A right triangle, whose sides are $ 3 \mathrm{~cm} $ and $ 4 \mathrm{~cm} $ (other than hypotenuse) is made to revolve about its hypotenuse. Find the volume and surface area of the double cone so formed. (Choose value of $ \pi $ as found appropriate.)

Given:

A right triangle, whose sides are \( 3 \mathrm{~cm} \) and \( 4 \mathrm{~cm} \) (other than hypotenuse) is made to revolve about its hypotenuse. 

To do:

We have to find the volume and surface area of the double cone so formed.

Solution:

Let $AB=3\ cm$ and $BC=4\ cm$ be the two sides of the right triangle $ABC$.

This implies, using Pythagoras theorem,

$AC^2=AB^2+BC^2$

$AC^2=3^2+4^2$

$=9+16$

$=25$

$\Rightarrow AC=\sqrt{25}$

$=5\ cm$

When the triangle $ABC$ is revolved about the hypotenuse $AC$, the following double cone is formed.
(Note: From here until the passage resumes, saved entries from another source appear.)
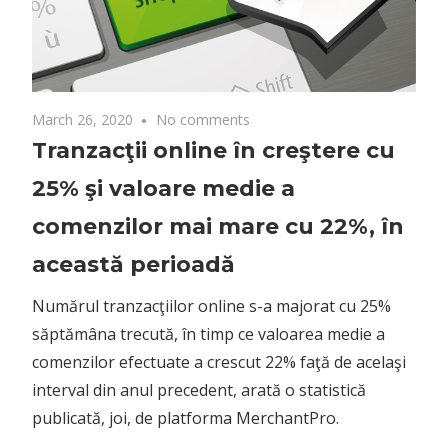
March 26, 2020
No comments
Tranzacţii online în creştere cu
25% şi valoare medie a
comenzilor mai mare cu 22%, în
această perioadă
Numărul tranzacţiilor online s-a majorat cu 25%
săptămâna trecută, în timp ce valoarea medie a
comenzilor efectuate a crescut 22% faţă de acelaşi
interval din anul precedent, arată o statistică
publicată, joi, de platforma MerchantPro.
In $\triangle \mathrm{ABC}$ and $\triangle \mathrm{BDC}$,

$\angle \mathrm{ABC}=\angle \mathrm{CDB}=90^{\circ}$           ($\mathrm{BD} \perp \mathrm{AC})$)

$\angle \mathrm{BCA}=\angle \mathrm{BCD}$           (Common)

Therefore, by AA similarity,

$\triangle \mathrm{ABC} \sim \triangle \mathrm{BDC}$

This implies,

$\frac{\mathrm{AB}}{\mathrm{BD}}=\frac{\mathrm{AC}}{\mathrm{BC}}$                          (Corresponding sides of similar triangles are in

proportion)

$\mathrm{BD}=\frac{\mathrm{AB} \times \mathrm{BC}}{\mathrm{AC}}$

$=\frac{3 \mathrm{~cm} \times 4 \mathrm{~cm}}{5 \mathrm{~cm}}$

$=\frac{12}{5} \mathrm{~cm}$

$=2.4 \mathrm{~cm}$

We know that,

Volume of a cone of height $h$ and radius $r$ is $\frac{1}{3} \pi r^{2} h$

The volume of the double cone in the figure $=$ Volume of cone ABB' $+$ Volume of cone BCB'

$=\frac{1}{3} \times \pi(\mathrm{BD})^{2} \times \mathrm{AD}+\frac{1}{3} \pi(\mathrm{BD})^{2} \times \mathrm{DC}$

$=\frac{1}{3}\times \pi(\mathrm{BD})^{2}(\mathrm{AD}+\mathrm{DC})$

$=\frac{1}{3} \times \pi(\mathrm{BD})^{2} \times \mathrm{AC})$

$=\frac{1}{3}\times 3.14 \times (2.4)^2 \mathrm{~cm} \times 5 \mathrm{~cm}$

$=30.144 \mathrm{~cm}^{3}$

The curved surface area of a cone $=\pi rl$

The curved surface area of the double cone $=$ curved surface area of the cone ABB' $+$ curved surface area of the cone BCB'

$=\pi \times \mathrm{BD} \times \mathrm{AB}+\pi \times \mathrm{BD} \times \mathrm{BC}$

$=\pi \times \mathrm{BD}(\mathrm{AB}+\mathrm{BC})$

$=3.14 \times 2.4 \mathrm{~cm} \times(3 \mathrm{~cm}+4 \mathrm{~cm})$

$=3.14 \times 2.4 \mathrm{~cm} \times 7 \mathrm{~cm}$

$=52.752 \mathrm{~cm}{ }^{2}$

$=52.75 \mathrm{~cm}{ }^{2}$

The volume and surface area of the double cone so formed are $30.144 \mathrm{~cm}^{3}$ and $52.75 \mathrm{~cm}{ }^{2}$ respectively.